*INPUT DATA*.

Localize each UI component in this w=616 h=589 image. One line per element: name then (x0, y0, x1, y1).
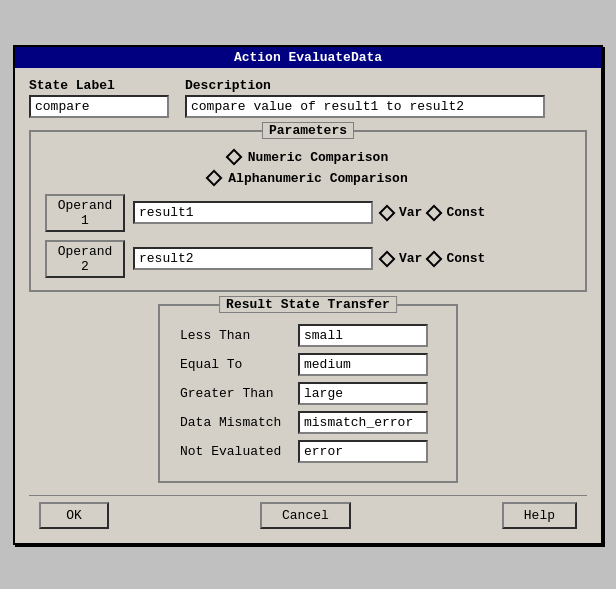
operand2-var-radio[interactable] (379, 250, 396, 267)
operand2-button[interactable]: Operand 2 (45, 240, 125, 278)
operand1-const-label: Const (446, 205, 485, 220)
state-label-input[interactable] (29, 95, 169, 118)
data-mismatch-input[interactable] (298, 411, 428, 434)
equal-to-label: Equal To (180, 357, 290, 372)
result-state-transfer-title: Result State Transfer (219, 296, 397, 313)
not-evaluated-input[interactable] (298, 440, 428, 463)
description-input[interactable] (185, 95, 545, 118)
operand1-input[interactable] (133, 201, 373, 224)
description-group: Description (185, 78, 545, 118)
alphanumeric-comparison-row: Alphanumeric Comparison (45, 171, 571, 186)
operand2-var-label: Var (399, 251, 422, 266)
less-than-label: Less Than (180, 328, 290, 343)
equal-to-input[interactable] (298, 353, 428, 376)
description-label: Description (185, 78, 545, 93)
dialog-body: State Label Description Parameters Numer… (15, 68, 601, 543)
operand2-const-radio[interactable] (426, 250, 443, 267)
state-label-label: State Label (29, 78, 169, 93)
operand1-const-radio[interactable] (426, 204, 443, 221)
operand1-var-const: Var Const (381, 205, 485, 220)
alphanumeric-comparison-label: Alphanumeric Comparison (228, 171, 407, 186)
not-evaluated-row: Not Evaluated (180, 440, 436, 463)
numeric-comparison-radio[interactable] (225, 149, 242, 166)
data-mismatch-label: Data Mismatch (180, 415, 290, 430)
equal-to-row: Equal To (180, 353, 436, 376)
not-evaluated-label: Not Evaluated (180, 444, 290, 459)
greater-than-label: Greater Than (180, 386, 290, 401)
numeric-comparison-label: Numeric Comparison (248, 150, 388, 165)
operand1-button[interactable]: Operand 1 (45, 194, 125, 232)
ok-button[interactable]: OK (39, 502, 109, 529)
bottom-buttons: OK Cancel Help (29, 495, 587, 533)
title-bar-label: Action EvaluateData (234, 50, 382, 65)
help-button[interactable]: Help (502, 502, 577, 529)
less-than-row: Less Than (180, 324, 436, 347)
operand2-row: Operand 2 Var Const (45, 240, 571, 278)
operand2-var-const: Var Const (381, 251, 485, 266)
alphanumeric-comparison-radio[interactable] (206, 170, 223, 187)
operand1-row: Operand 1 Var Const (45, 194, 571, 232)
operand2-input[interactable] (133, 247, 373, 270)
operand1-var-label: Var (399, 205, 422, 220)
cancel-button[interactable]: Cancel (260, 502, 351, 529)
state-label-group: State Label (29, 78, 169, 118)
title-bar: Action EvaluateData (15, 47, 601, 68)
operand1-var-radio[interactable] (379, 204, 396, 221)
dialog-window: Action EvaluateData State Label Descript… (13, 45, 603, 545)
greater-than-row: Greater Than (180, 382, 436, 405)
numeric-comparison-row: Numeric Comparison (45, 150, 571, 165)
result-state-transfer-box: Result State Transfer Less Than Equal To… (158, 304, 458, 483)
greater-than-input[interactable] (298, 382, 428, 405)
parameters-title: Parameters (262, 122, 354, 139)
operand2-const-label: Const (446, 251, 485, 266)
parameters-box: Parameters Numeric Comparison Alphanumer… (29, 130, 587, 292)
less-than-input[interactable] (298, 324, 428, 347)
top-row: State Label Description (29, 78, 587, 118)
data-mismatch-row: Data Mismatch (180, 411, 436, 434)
...
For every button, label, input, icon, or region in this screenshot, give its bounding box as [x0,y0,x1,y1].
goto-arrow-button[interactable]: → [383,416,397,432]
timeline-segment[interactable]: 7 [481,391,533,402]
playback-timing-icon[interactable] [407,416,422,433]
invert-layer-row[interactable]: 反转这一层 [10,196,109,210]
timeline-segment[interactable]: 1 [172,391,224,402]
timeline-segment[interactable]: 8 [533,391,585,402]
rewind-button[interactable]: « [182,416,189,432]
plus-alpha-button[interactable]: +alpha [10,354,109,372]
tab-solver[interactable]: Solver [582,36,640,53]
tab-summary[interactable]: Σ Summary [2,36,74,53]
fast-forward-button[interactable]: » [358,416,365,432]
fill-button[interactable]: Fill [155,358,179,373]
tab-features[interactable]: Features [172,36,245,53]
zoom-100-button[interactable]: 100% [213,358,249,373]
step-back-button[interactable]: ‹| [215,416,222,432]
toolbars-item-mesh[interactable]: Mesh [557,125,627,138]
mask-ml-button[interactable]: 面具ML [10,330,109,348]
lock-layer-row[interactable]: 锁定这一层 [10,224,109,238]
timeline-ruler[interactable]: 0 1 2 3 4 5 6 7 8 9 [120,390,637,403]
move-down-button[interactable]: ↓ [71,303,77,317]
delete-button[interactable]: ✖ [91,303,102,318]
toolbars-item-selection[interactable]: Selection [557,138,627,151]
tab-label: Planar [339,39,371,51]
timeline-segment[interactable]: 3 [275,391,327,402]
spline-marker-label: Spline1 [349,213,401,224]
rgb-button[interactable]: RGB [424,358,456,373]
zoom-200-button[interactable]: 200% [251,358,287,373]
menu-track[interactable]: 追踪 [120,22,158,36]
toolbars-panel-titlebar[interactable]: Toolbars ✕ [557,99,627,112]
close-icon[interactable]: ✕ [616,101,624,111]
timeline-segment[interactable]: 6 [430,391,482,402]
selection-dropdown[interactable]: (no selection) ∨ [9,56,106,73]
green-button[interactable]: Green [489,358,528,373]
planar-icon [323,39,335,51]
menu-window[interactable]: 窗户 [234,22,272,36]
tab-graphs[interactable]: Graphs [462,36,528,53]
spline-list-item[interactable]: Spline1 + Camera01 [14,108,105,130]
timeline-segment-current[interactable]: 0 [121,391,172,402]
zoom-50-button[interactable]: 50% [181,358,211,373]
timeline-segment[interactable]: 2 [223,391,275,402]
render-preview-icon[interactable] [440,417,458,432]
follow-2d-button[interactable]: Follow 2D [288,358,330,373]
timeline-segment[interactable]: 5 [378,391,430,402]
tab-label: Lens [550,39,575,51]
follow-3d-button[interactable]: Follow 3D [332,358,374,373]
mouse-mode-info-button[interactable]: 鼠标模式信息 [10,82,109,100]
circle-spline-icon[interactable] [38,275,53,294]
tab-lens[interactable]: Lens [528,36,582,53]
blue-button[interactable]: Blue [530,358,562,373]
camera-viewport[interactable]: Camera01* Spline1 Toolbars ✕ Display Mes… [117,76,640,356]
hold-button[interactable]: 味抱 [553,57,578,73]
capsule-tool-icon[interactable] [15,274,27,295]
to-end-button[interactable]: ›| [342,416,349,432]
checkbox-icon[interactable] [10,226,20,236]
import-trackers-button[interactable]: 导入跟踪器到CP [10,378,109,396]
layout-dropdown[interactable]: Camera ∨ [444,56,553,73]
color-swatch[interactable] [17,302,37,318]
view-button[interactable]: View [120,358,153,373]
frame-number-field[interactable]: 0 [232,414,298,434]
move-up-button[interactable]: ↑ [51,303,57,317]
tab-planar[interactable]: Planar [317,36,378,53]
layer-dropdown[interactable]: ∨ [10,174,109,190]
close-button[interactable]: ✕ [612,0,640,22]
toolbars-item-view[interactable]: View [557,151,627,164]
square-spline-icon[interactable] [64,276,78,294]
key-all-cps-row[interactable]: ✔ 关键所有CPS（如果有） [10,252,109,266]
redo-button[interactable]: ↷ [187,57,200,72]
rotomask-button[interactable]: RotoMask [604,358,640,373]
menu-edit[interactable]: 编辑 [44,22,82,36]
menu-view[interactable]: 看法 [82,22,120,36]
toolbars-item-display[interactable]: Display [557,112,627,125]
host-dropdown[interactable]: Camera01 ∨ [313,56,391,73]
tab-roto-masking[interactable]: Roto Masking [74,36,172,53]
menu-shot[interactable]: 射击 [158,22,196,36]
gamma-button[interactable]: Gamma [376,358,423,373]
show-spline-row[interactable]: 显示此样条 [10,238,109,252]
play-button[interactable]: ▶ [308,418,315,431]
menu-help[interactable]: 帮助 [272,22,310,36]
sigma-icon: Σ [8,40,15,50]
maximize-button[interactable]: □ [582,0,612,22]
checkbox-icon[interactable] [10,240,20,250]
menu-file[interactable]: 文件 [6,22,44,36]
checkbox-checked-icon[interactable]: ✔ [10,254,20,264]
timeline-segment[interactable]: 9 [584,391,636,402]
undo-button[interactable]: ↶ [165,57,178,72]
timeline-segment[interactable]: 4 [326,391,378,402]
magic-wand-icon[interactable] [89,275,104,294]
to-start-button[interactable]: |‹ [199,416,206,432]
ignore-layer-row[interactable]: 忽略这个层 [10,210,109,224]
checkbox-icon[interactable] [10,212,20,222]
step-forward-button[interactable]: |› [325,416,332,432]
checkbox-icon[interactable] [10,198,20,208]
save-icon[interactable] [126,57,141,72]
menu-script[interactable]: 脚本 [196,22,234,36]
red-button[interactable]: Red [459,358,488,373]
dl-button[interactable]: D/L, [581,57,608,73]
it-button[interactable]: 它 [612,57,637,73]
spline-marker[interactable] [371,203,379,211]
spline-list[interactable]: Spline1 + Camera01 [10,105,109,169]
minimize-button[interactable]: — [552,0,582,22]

*TASK OBJECTIVE*. Please state how many lines in the entries above include the word "zoom", giving only the number.

*RESULT OF THIS EXERCISE*. 3